DATA PROVIDED START
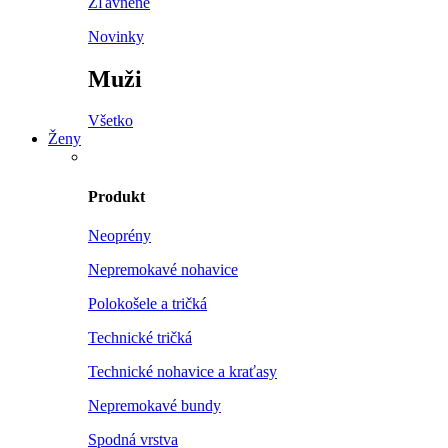
Zľavnené
Novinky
Muži
Všetko
Ženy
Produkt
Neoprény
Nepremokavé nohavice
Polokošele a tričká
Technické tričká
Technické nohavice a kraťasy
Nepremokavé bundy
Spodná vrstva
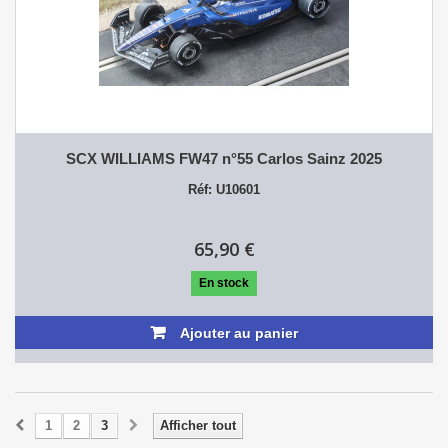
SCX WILLIAMS FW47 n°55 Carlos Sainz 2025
Réf: U10601
65,90 €
En stock
Ajouter au panier
1
2
3
Afficher tout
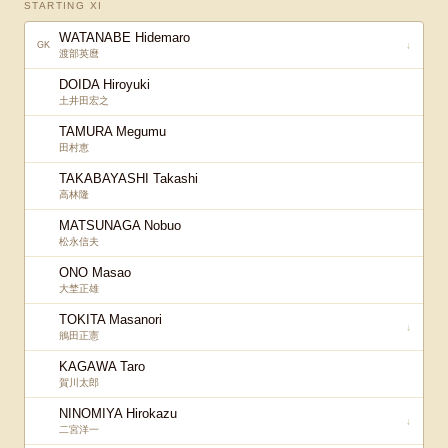
STARTING XI
WATANABE Hidemaro
↓
GK
渡部英麿
DOIDA Hiroyuki
土井田宏之
TAMURA Megumu
田村恵
TAKABAYASHI Takashi
高林隆
MATSUNAGA Nobuo
松永信夫
ONO Masao
大埜正雄
TOKITA Masanori
↓
鴘田正憲
KAGAWA Taro
賀川太郎
NINOMIYA Hirokazu
↓
二宮洋一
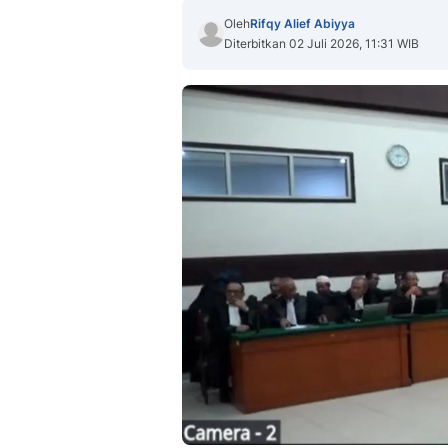
Oleh
Rifqy Alief Abiyya
Diterbitkan 02 Juli 2026, 11:31 WIB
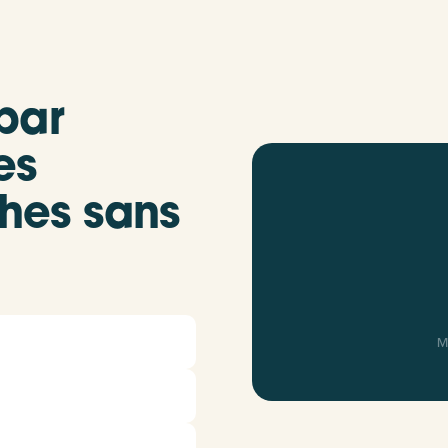
par
es
ches sans
M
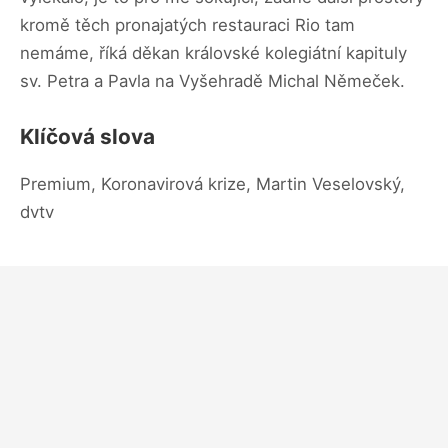
kromě těch pronajatých restauraci Rio tam
nemáme, říká děkan královské kolegiátní kapituly
sv. Petra a Pavla na Vyšehradě Michal Němeček.
Klíčová slova
Premium, Koronavirová krize, Martin Veselovský,
dvtv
DATA PROVIDED END
- _TO DO_: Every entry above should be duplicated exactly. Do not include the images.

- _ANSWER_:
Zľavnené
Novinky
Muži
Všetko
Ženy
Produkt
Neoprény
Nepremokavé nohavice
Polokošele a tričká
Technické tričká
Technické nohavice a kraťasy
Nepremokavé bundy
Spodná vrstva
SCX WILLIAMS FW47 n°55 Carlos Sainz 2025
Réf: U10601
65,90 €
En stock
Ajouter au panier
1
2
3
Afficher tout
STARTING XI
WATANABE Hidemaro
↓
GK
渡部英麿
DOIDA Hiroyuki
土井田宏之
TAMURA Megumu
田村恵
TAKABAYASHI Takashi
高林隆
MATSUNAGA Nobuo
松永信夫
ONO Masao
大埜正雄
TOKITA Masanori
↓
鴘田正憲
KAGAWA Taro
賀川太郎
NINOMIYA Hirokazu
↓
二宮洋一
Oleh
Rifqy Alief Abiyya
Diterbitkan 02 Juli 2026, 11:31 WIB
par
es
ches sans
M
kromě těch pronajatých restauraci Rio tam
nemáme, říká děkan královské kolegiátní kapituly
sv. Petra a Pavla na Vyšehradě Michal Němeček.
Klíčová slova
Premium, Koronavirová krize, Martin Veselovský,
dvtv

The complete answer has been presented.